Segment Start: TASK MATERIAL
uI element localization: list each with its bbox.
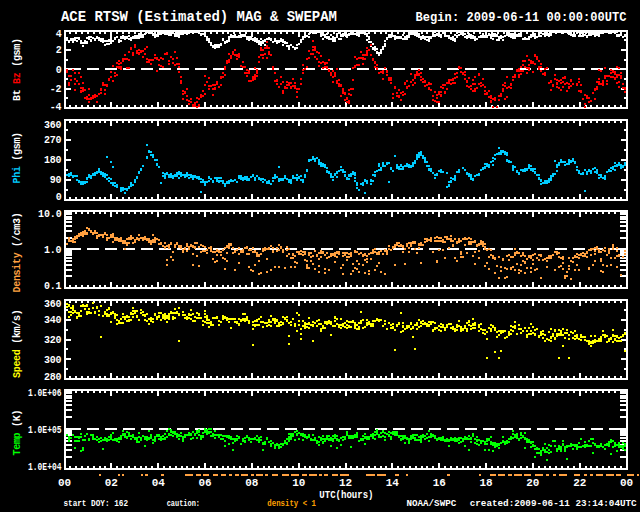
svg-text:1.0E+06: 1.0E+06 bbox=[28, 388, 62, 399]
svg-text:14: 14 bbox=[386, 477, 400, 489]
svg-text:Begin: 2009-06-11 00:00:00UTC: Begin: 2009-06-11 00:00:00UTC bbox=[416, 11, 627, 25]
svg-text:280: 280 bbox=[44, 372, 62, 383]
svg-text:Density (/cm3): Density (/cm3) bbox=[12, 213, 23, 293]
svg-text:Speed (km/s): Speed (km/s) bbox=[12, 310, 23, 378]
svg-text:90: 90 bbox=[50, 175, 62, 186]
svg-text:00: 00 bbox=[620, 477, 633, 489]
svg-text:start DOY: 162: start DOY: 162 bbox=[63, 499, 128, 509]
svg-text:1.0E+05: 1.0E+05 bbox=[28, 425, 62, 436]
svg-text:360: 360 bbox=[44, 299, 62, 310]
svg-text:created:2009-06-11 23:14:04UTC: created:2009-06-11 23:14:04UTC bbox=[470, 498, 637, 509]
svg-text:320: 320 bbox=[44, 335, 62, 346]
svg-text:20: 20 bbox=[526, 477, 539, 489]
svg-text:0.1: 0.1 bbox=[44, 281, 62, 292]
svg-text:NOAA/SWPC: NOAA/SWPC bbox=[407, 498, 457, 509]
svg-text:Temp (K): Temp (K) bbox=[12, 410, 23, 456]
svg-text:4: 4 bbox=[56, 29, 62, 40]
svg-text:1.0E+04: 1.0E+04 bbox=[28, 462, 62, 473]
svg-text:1.0: 1.0 bbox=[44, 245, 62, 256]
svg-text:Bt Bz (gsm): Bt Bz (gsm) bbox=[12, 38, 23, 101]
svg-text:300: 300 bbox=[44, 355, 62, 366]
svg-text:22: 22 bbox=[573, 477, 586, 489]
svg-text:2: 2 bbox=[56, 45, 62, 56]
svg-text:360: 360 bbox=[44, 120, 62, 131]
svg-text:04: 04 bbox=[152, 477, 166, 489]
svg-text:06: 06 bbox=[198, 477, 211, 489]
svg-text:-4: -4 bbox=[50, 102, 62, 113]
svg-text:caution:: caution: bbox=[167, 499, 200, 509]
svg-text:08: 08 bbox=[245, 477, 259, 489]
svg-text:density < 1: density < 1 bbox=[267, 499, 316, 509]
svg-text:00: 00 bbox=[58, 477, 71, 489]
svg-text:Phi (gsm): Phi (gsm) bbox=[12, 132, 23, 183]
svg-text:340: 340 bbox=[44, 315, 62, 326]
svg-text:UTC(hours): UTC(hours) bbox=[319, 490, 373, 501]
svg-text:0: 0 bbox=[56, 192, 62, 203]
svg-text:02: 02 bbox=[105, 477, 118, 489]
svg-text:16: 16 bbox=[433, 477, 446, 489]
svg-text:270: 270 bbox=[44, 135, 62, 146]
svg-text:ACE RTSW (Estimated) MAG & SWE: ACE RTSW (Estimated) MAG & SWEPAM bbox=[61, 9, 337, 25]
svg-text:-2: -2 bbox=[50, 84, 62, 95]
svg-text:0: 0 bbox=[56, 65, 62, 76]
svg-text:18: 18 bbox=[479, 477, 493, 489]
svg-text:10: 10 bbox=[292, 477, 305, 489]
svg-text:10.0: 10.0 bbox=[38, 209, 62, 220]
svg-text:12: 12 bbox=[339, 477, 352, 489]
svg-text:180: 180 bbox=[44, 155, 62, 166]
Segment End: TASK MATERIAL
Leave out the pictures and output every record above precisely as given.

OUTPUT OF THE TASK>
uI element localization: list each with its bbox.
svg-text:1.0E+06: 1.0E+06 bbox=[28, 388, 62, 399]
svg-text:14: 14 bbox=[386, 477, 400, 489]
svg-text:Begin: 2009-06-11 00:00:00UTC: Begin: 2009-06-11 00:00:00UTC bbox=[416, 11, 627, 25]
svg-text:280: 280 bbox=[44, 372, 62, 383]
svg-text:Density (/cm3): Density (/cm3) bbox=[12, 213, 23, 293]
svg-text:Speed (km/s): Speed (km/s) bbox=[12, 310, 23, 378]
svg-text:90: 90 bbox=[50, 175, 62, 186]
svg-text:00: 00 bbox=[620, 477, 633, 489]
svg-text:start DOY: 162: start DOY: 162 bbox=[63, 499, 128, 509]
svg-text:1.0E+05: 1.0E+05 bbox=[28, 425, 62, 436]
svg-text:360: 360 bbox=[44, 299, 62, 310]
svg-text:created:2009-06-11 23:14:04UTC: created:2009-06-11 23:14:04UTC bbox=[470, 498, 637, 509]
svg-text:320: 320 bbox=[44, 335, 62, 346]
svg-text:20: 20 bbox=[526, 477, 539, 489]
svg-text:0.1: 0.1 bbox=[44, 281, 62, 292]
svg-text:NOAA/SWPC: NOAA/SWPC bbox=[407, 498, 457, 509]
svg-text:Temp (K): Temp (K) bbox=[12, 410, 23, 456]
svg-text:4: 4 bbox=[56, 29, 62, 40]
svg-text:1.0E+04: 1.0E+04 bbox=[28, 462, 62, 473]
svg-text:1.0: 1.0 bbox=[44, 245, 62, 256]
svg-text:Bt Bz (gsm): Bt Bz (gsm) bbox=[12, 38, 23, 101]
svg-text:300: 300 bbox=[44, 355, 62, 366]
svg-text:22: 22 bbox=[573, 477, 586, 489]
svg-text:2: 2 bbox=[56, 45, 62, 56]
svg-text:360: 360 bbox=[44, 120, 62, 131]
svg-text:04: 04 bbox=[152, 477, 166, 489]
svg-text:06: 06 bbox=[198, 477, 211, 489]
svg-text:-4: -4 bbox=[50, 102, 62, 113]
svg-text:caution:: caution: bbox=[167, 499, 200, 509]
svg-text:08: 08 bbox=[245, 477, 259, 489]
svg-text:density < 1: density < 1 bbox=[267, 499, 316, 509]
svg-text:00: 00 bbox=[58, 477, 71, 489]
svg-text:Phi (gsm): Phi (gsm) bbox=[12, 132, 23, 183]
svg-text:340: 340 bbox=[44, 315, 62, 326]
svg-text:UTC(hours): UTC(hours) bbox=[319, 490, 373, 501]
svg-text:0: 0 bbox=[56, 192, 62, 203]
svg-text:02: 02 bbox=[105, 477, 118, 489]
svg-text:16: 16 bbox=[433, 477, 446, 489]
svg-text:270: 270 bbox=[44, 135, 62, 146]
svg-text:ACE RTSW (Estimated) MAG & SWE: ACE RTSW (Estimated) MAG & SWEPAM bbox=[61, 9, 337, 25]
svg-text:-2: -2 bbox=[50, 84, 62, 95]
svg-text:0: 0 bbox=[56, 65, 62, 76]
svg-text:18: 18 bbox=[479, 477, 493, 489]
svg-text:10: 10 bbox=[292, 477, 305, 489]
svg-text:10.0: 10.0 bbox=[38, 209, 62, 220]
svg-text:12: 12 bbox=[339, 477, 352, 489]
svg-text:180: 180 bbox=[44, 155, 62, 166]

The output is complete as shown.